Et si les pessimistes ont raison au sujet de la technologie, les États s’intéresseront tôt ou tard au suivi des transactions des cryptodevises. Chose qui rendrait alors impossible tout remplacement des monnaies fiduciaires par les cryptodevises dans leurs formes actuelles, ces premiers représentants essentiellement une offre dont un État vous impose l’acceptation et l’utilisation. Mais ce qui n’interdirait pas aux investisseurs d’utiliser les cryptodevises pour se protéger contre les turbulences que traversent les monnaies fiduciaires, et aussi pour éviter les contrôles de capitaux. De telles réflexions n’ont pas non plus empêché les États, y compris les États-Unis et l’Allemagne, d’établir des directives relatives à la déclaration des plus-values fiscales. Aux États-Unis, par exemple, les bitcoins sont imposables en tant que biens tandis que la Cour de justice de l’Union européenne a considéré que les devises virtuelles étaient exonérées de la taxe sur la valeur ajoutée car elles constituaient un moyen de paiement.

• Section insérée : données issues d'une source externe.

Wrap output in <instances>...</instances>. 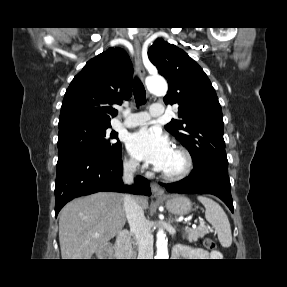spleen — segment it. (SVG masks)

Selon nous, les débats autour de l’existence ou non d’une valeur intrinsèque des cryptodevises sont actuellement hors de propos. Il y a, certes, des débats sur la question de savoir si l’or, par exemple, a oui ou non une valeur intrinsèque. Ces polémiques deviendront très probablement obsolètes au fur et à mesure que les devises digitales arriveront à maturité et seront plus largement utilisées et acceptées.

Masse critique

La question au centre du débat sur les cryptodevises n’est pas de savoir si elles feront partie, dans le futur, de l’éventail des investissements possibles, mais plutôt si leur utilisation atteindra une masse critique – et ce que les États voudront ou pourront alors faire pour réglementer et taxer leur échange.

Nous pensons qu’avec le temps, la volatilité des cryptodevises pourrait diminuer à mesure qu’elles gagneront en maturité et que leur utilisation et leur échange croîtront. Pour cela, leur offre devra rester restreinte (le bitcoin, par exemple, est limité à un nombre total de 21 millions, contre 17,1 millions actuellement en circulation) et leur adossement à des cryptomonnaies «réelles» pleinement maintenu, contrairement aux devises fiduciaires détenues par les banques.

Les cryptodevises sont sans conteste en train d’intégrer le paysage financier mondial. Mais, pour l’instant, les régulateurs comme les banques centrales résistent aux efforts visant à traiter les cryptodevises de la même manière que leurs homologues fiduciaires. La SEC aux États-Unis a déjà refusé de lister un ETF en juillet et a jusqu’au 30 septembre pour autoriser ou non la cotation du fonds sollicitée la semaine dernière. Ce qui n’a pas empêché Goldman Sachs Group Inc. d’envisager d’assurer la conservation des cryptodevises, selon Bloomberg.

En attendant, il semble plus approprié de s’intéresser aux technologies derrière la blockchain. Et, pour tout investisseur qui serait désireux d’ajouter une cryptodevise à son portefeuille, les principes traditionnels de diversification et de sécurité prévalent. Sans oublier la première règle, celle de ne pas investir dans quelque chose qu’on ne maîtrise ou qu’on ne comprend pas complètement.